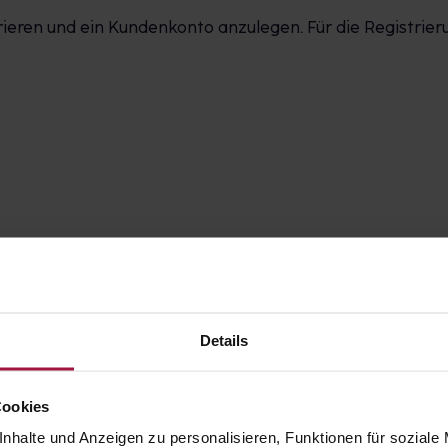
strieren und ein Kundenkonto anzulegen. Für die Registri
tung von Gesundheitsdaten (teilweise optional)
Details
ional)
Cookies
nhalte und Anzeigen zu personalisieren, Funktionen für soziale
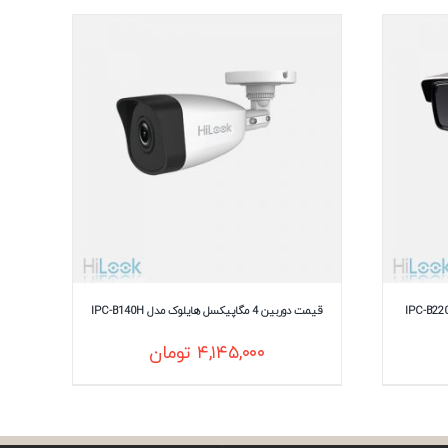
قیمت دوربین 4 مگاپیکسل هایلوک مدل IPC-B140H
۴,۱۴۵,۰۰۰
تومان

= = = = =

* _Problem requirements_
Your answer must be an exact transcription of the records above, minus the pictures.

* _The completed task_
strieren und ein Kundenkonto anzulegen. Für die Registri
tung von Gesundheitsdaten (teilweise optional)
Details
ional)
Cookies
nhalte und Anzeigen zu personalisieren, Funktionen für soziale
قیمت دوربین 4 مگاپیکسل هایلوک مدل IPC-B140H
۴,۱۴۵,۰۰۰
تومان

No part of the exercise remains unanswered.